MATERIAL FOR THIS TASK:

'''

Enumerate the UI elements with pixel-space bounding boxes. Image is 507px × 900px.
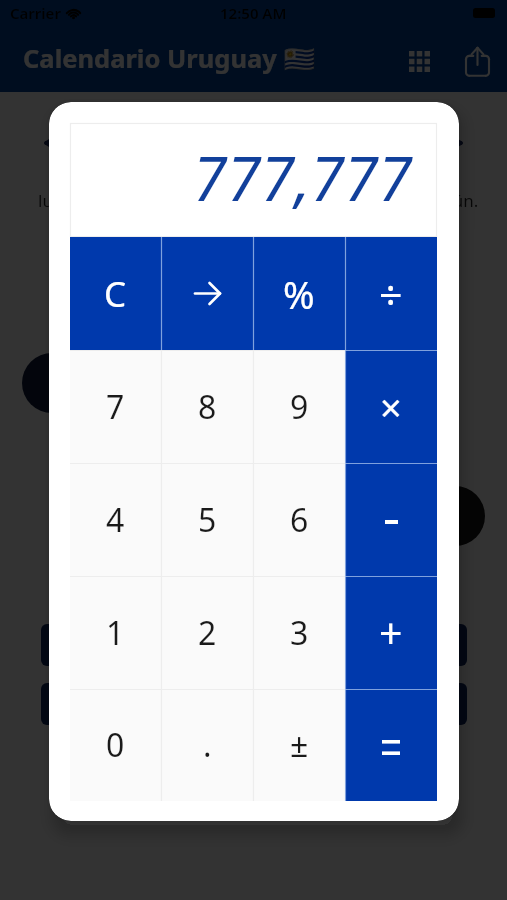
staticText: 6 xyxy=(290,498,309,542)
staticText: 1 xyxy=(106,611,125,655)
button[interactable]: 4 xyxy=(70,463,161,576)
button[interactable]: . xyxy=(161,689,253,801)
staticText: . xyxy=(203,723,212,767)
staticText: × xyxy=(380,381,402,433)
staticText: 9 xyxy=(290,385,309,429)
button[interactable]: 9 xyxy=(253,350,345,463)
button[interactable]: + xyxy=(345,576,437,689)
button[interactable] xyxy=(345,689,437,801)
button[interactable]: Apps xyxy=(399,41,439,81)
button[interactable]: Previous xyxy=(36,125,72,161)
button[interactable]: Day xyxy=(22,353,82,413)
staticText: 777,777 xyxy=(193,135,413,219)
staticText: Carrier xyxy=(10,3,61,23)
staticText: lunes 6 de enero – Día de Reyes Magos, f… xyxy=(38,189,479,212)
staticText: + xyxy=(379,605,403,661)
button[interactable]: 7 xyxy=(70,350,161,463)
button[interactable]: Share xyxy=(457,41,497,81)
button[interactable]: C xyxy=(70,237,161,350)
button[interactable]: Next xyxy=(435,125,471,161)
button[interactable]: ± xyxy=(253,689,345,801)
staticText: 3 xyxy=(290,611,309,655)
button[interactable]: 6 xyxy=(253,463,345,576)
staticText: 7 xyxy=(106,385,125,429)
button[interactable]: ÷ xyxy=(345,237,437,350)
staticText: 0 xyxy=(106,723,125,767)
button[interactable] xyxy=(41,683,467,725)
staticText: ÷ xyxy=(379,266,403,322)
staticText: % xyxy=(283,268,315,320)
staticText: 8 xyxy=(198,385,217,429)
button[interactable]: 1 xyxy=(70,576,161,689)
staticText: 5 xyxy=(198,498,217,542)
button[interactable]: 5 xyxy=(161,463,253,576)
button[interactable]: % xyxy=(253,237,345,350)
staticText: 12:50 AM xyxy=(220,3,287,23)
staticText: 4 xyxy=(106,498,125,542)
staticText: C xyxy=(104,270,127,318)
button[interactable]: 0 xyxy=(70,689,161,801)
button[interactable]: 8 xyxy=(161,350,253,463)
staticText: Calendario Uruguay 🇺🇾 xyxy=(23,41,316,76)
button[interactable] xyxy=(161,237,253,350)
staticText: ± xyxy=(290,723,309,767)
staticText: 2 xyxy=(198,611,217,655)
button[interactable] xyxy=(345,463,437,576)
button[interactable] xyxy=(41,624,467,666)
button[interactable]: 2 xyxy=(161,576,253,689)
button[interactable]: × xyxy=(345,350,437,463)
button[interactable]: 3 xyxy=(253,576,345,689)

'''

YOUR OBJECTIVE: Only the pictures are dropped when you print the material; everything else is copied exactly.

TASK RESULT:
Enumerate the UI elements with pixel-space bounding boxes. Image is 507px × 900px.
staticText: 6 xyxy=(290,498,309,542)
staticText: 1 xyxy=(106,611,125,655)
button[interactable]: 4 xyxy=(70,463,161,576)
button[interactable]: . xyxy=(161,689,253,801)
staticText: . xyxy=(203,723,212,767)
staticText: × xyxy=(380,381,402,433)
staticText: 9 xyxy=(290,385,309,429)
button[interactable]: 9 xyxy=(253,350,345,463)
button[interactable]: + xyxy=(345,576,437,689)
button[interactable] xyxy=(345,689,437,801)
button[interactable]: Apps xyxy=(399,41,439,81)
button[interactable]: Previous xyxy=(36,125,72,161)
button[interactable]: Day xyxy=(22,353,82,413)
staticText: 777,777 xyxy=(193,135,413,219)
staticText: Carrier xyxy=(10,3,61,23)
staticText: lunes 6 de enero – Día de Reyes Magos, f… xyxy=(38,189,479,212)
staticText: + xyxy=(379,605,403,661)
button[interactable]: 7 xyxy=(70,350,161,463)
button[interactable]: Share xyxy=(457,41,497,81)
button[interactable]: C xyxy=(70,237,161,350)
button[interactable]: Next xyxy=(435,125,471,161)
button[interactable]: ± xyxy=(253,689,345,801)
staticText: 3 xyxy=(290,611,309,655)
button[interactable]: 6 xyxy=(253,463,345,576)
staticText: 7 xyxy=(106,385,125,429)
button[interactable]: ÷ xyxy=(345,237,437,350)
staticText: 0 xyxy=(106,723,125,767)
button[interactable] xyxy=(41,683,467,725)
staticText: ÷ xyxy=(379,266,403,322)
staticText: % xyxy=(283,268,315,320)
staticText: 8 xyxy=(198,385,217,429)
button[interactable]: 1 xyxy=(70,576,161,689)
staticText: 5 xyxy=(198,498,217,542)
button[interactable]: 5 xyxy=(161,463,253,576)
button[interactable]: % xyxy=(253,237,345,350)
staticText: 12:50 AM xyxy=(220,3,287,23)
staticText: 4 xyxy=(106,498,125,542)
staticText: C xyxy=(104,270,127,318)
button[interactable]: 0 xyxy=(70,689,161,801)
button[interactable]: 8 xyxy=(161,350,253,463)
staticText: Calendario Uruguay 🇺🇾 xyxy=(23,41,316,76)
button[interactable] xyxy=(161,237,253,350)
staticText: ± xyxy=(290,723,309,767)
staticText: 2 xyxy=(198,611,217,655)
button[interactable] xyxy=(345,463,437,576)
button[interactable] xyxy=(41,624,467,666)
button[interactable]: 2 xyxy=(161,576,253,689)
button[interactable]: × xyxy=(345,350,437,463)
button[interactable]: 3 xyxy=(253,576,345,689)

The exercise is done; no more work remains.